## Your goal
The answer should consist of all the records, copied exactly.

** Opening Source data block **

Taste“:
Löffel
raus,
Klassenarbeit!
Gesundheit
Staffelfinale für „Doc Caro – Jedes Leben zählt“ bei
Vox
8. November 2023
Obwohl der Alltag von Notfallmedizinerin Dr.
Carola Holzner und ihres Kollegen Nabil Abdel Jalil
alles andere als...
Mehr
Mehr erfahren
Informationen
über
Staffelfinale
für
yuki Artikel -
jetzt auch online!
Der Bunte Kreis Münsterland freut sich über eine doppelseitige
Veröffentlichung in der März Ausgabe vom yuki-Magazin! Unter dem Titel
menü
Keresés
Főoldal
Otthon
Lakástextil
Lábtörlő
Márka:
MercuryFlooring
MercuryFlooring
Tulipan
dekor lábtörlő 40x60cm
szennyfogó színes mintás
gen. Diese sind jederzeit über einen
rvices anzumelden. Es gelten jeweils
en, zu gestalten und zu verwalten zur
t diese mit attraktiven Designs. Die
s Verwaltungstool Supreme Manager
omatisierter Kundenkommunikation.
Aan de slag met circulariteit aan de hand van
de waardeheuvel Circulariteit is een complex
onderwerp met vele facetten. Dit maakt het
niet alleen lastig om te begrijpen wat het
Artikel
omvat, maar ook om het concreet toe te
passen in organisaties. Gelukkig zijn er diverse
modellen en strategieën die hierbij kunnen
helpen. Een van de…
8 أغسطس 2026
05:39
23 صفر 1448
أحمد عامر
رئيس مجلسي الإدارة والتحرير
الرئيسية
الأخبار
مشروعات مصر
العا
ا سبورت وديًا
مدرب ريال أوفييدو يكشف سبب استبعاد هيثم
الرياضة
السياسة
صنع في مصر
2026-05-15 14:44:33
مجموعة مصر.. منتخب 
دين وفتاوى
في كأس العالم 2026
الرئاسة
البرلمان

** Closing Source data block **

## Solved exercise
Taste“:
Löffel
raus,
Klassenarbeit!
Gesundheit
Staffelfinale für „Doc Caro – Jedes Leben zählt“ bei
Vox
8. November 2023
Obwohl der Alltag von Notfallmedizinerin Dr.
Carola Holzner und ihres Kollegen Nabil Abdel Jalil
alles andere als...
Mehr
Mehr erfahren
Informationen
über
Staffelfinale
für
yuki Artikel -
jetzt auch online!
Der Bunte Kreis Münsterland freut sich über eine doppelseitige
Veröffentlichung in der März Ausgabe vom yuki-Magazin! Unter dem Titel
menü
Keresés
Főoldal
Otthon
Lakástextil
Lábtörlő
Márka:
MercuryFlooring
MercuryFlooring
Tulipan
dekor lábtörlő 40x60cm
szennyfogó színes mintás
gen. Diese sind jederzeit über einen
rvices anzumelden. Es gelten jeweils
en, zu gestalten und zu verwalten zur
t diese mit attraktiven Designs. Die
s Verwaltungstool Supreme Manager
omatisierter Kundenkommunikation.
Aan de slag met circulariteit aan de hand van
de waardeheuvel Circulariteit is een complex
onderwerp met vele facetten. Dit maakt het
niet alleen lastig om te begrijpen wat het
Artikel
omvat, maar ook om het concreet toe te
passen in organisaties. Gelukkig zijn er diverse
modellen en strategieën die hierbij kunnen
helpen. Een van de…
8 أغسطس 2026
05:39
23 صفر 1448
أحمد عامر
رئيس مجلسي الإدارة والتحرير
الرئيسية
الأخبار
مشروعات مصر
العا
ا سبورت وديًا
مدرب ريال أوفييدو يكشف سبب استبعاد هيثم
الرياضة
السياسة
صنع في مصر
2026-05-15 14:44:33
مجموعة مصر.. منتخب 
دين وفتاوى
في كأس العالم 2026
الرئاسة
البرلمان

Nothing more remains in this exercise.